PDF(Pubmed)
Abstract:
Early-life respiratory syncytial virus (RSV) infection (eRSV) is one of the leading causes of serious pulmonary disease in children. eRSV is associated with higher risk of developing asthma and compromised lung function later in life. Cadmium (Cd) is a toxic metal, widely present in the environment and in food. We recently showed that eRSV re-programs metabolism and potentiates Cd toxicity in the lung, and our transcriptome-metabolome-wide study showed strong associations between S-palmitoyl transferase expression and Cd-stimulated lung inflammation and fibrosis signaling. Limited information is available on the mechanism by which eRSV re-programs metabolism and potentiates Cd toxicity in the lung. In the current study, we used a mouse model to examine the role of protein S-palmitoylation (Pr-S-Pal) in low dose Cd-elevated lung metabolic disruption and inflammation following eRSV. Mice exposed to eRSV were later treated with Cd (3.3 mg CdCl2/L) in drinking water for 6 weeks (RSV+Cd). The role of Pr-S-Pal was studied using a palmitoyl transferase inhibitor, 2-bromopalmitate (BP, 10 µM). Inflammatory marker analysis showed that cytokines, chemokines and inflammatory cells were highest in the RSV+Cd group, and BP decreased inflammatory markers.

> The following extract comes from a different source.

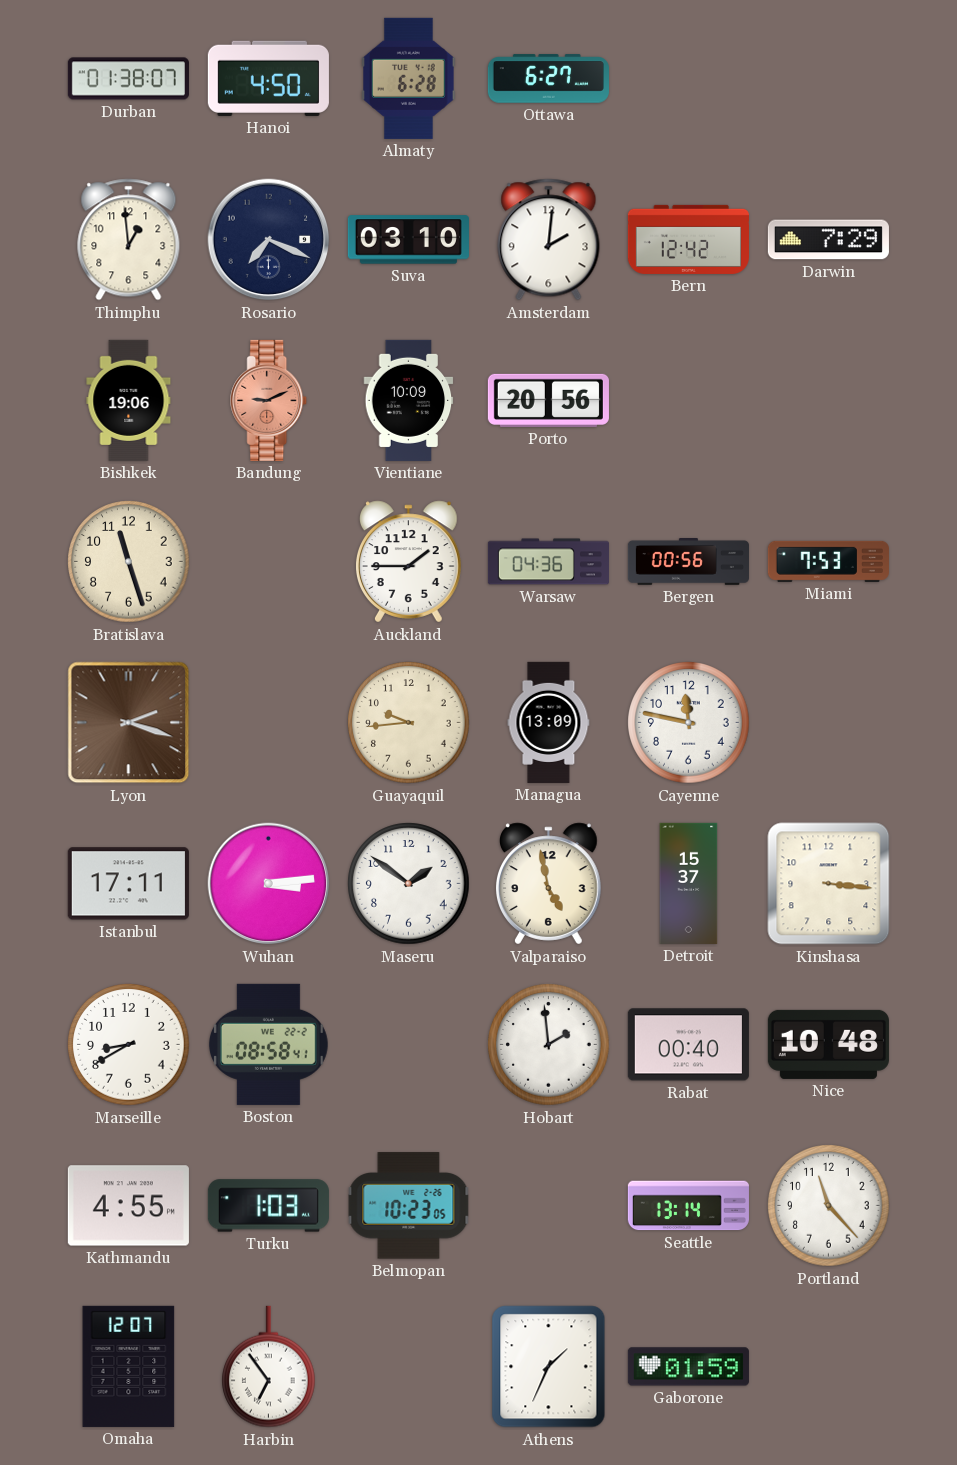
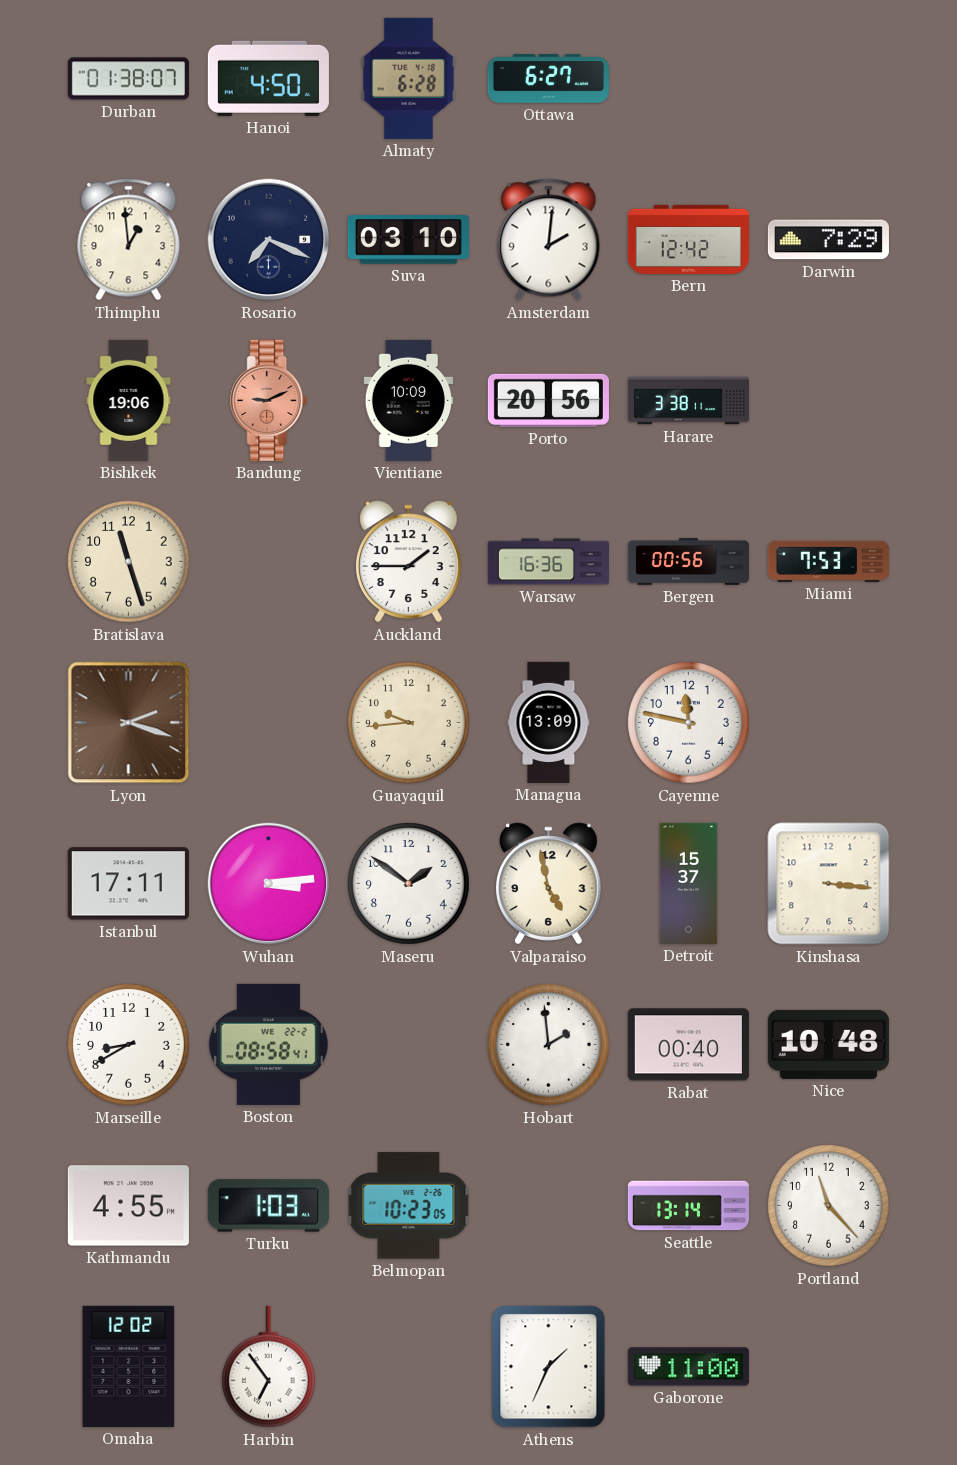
Harare: none -> 3:38
Warsaw: 04:36 -> 16:36
Omaha: 12:07 -> 12:02
Gaborone: 01:59 -> 11:00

Lung metabolomics analysis showed that pathways including phenylalanine, tyrosine and tryptophan, phosphatidylinositol and sphingolipid were altered across treatments. BP antagonized metabolic disruption of sphingolipid and glycosaminoglycan metabolism by RSV+Cd, consistent with BP effect on inflammatory markers. This study shows that Cd exposure following eRSV has a significant impact on subsequent inflammatory response and lung metabolism, which is mediated by Pr-S-Pal, and warrants future research for a therapeutic target.
摘要:
早期呼吸道合胞病毒(RSV)感染(eRSV)是儿童严重肺部疾病的主要原因之一。eRSV与以后发生哮喘和肺功能受损的风险较高相关。镉(Cd)是一种有毒金属,广泛存在于环境和食品中。我们最近表明,eRSV重新编程代谢并增强肺中的Cd毒性,我们的转录-代谢组研究显示,S-棕榈酰转移酶的表达与Cd刺激的肺部炎症和纤维化信号之间有很强的关联.关于eRSV重新编程代谢并增强肺部Cd毒性的机制的信息有限。在目前的研究中,我们使用小鼠模型来检查蛋白质S-棕榈酰化(Pr-S-帕尔)在低剂量Cd升高的肺代谢破坏和eRSV后炎症中的作用。随后用饮用水中的Cd(3.3mgCdCl2/L)处理暴露于eRSV的小鼠6周(RSV+Cd)。使用棕榈酰转移酶抑制剂研究了Pr-S-帕尔的作用,2-溴棕榈酸酯(BP,10µM)。炎症标志物分析表明,细胞因子,RSV+Cd组趋化因子和炎症细胞最高,和BP降低炎症标志物。肺代谢组学分析显示,包括苯丙氨酸、酪氨酸和色氨酸,磷脂酰肌醇和鞘脂在治疗过程中发生了变化。BP拮抗RSVCd对鞘脂和糖胺聚糖代谢的代谢破坏,与BP对炎症标志物的影响一致。这项研究表明,Cd暴露后的eRSV对随后的炎症反应和肺代谢有显著影响,这是由Pr-S-帕尔介导的,并保证未来对治疗目标的研究。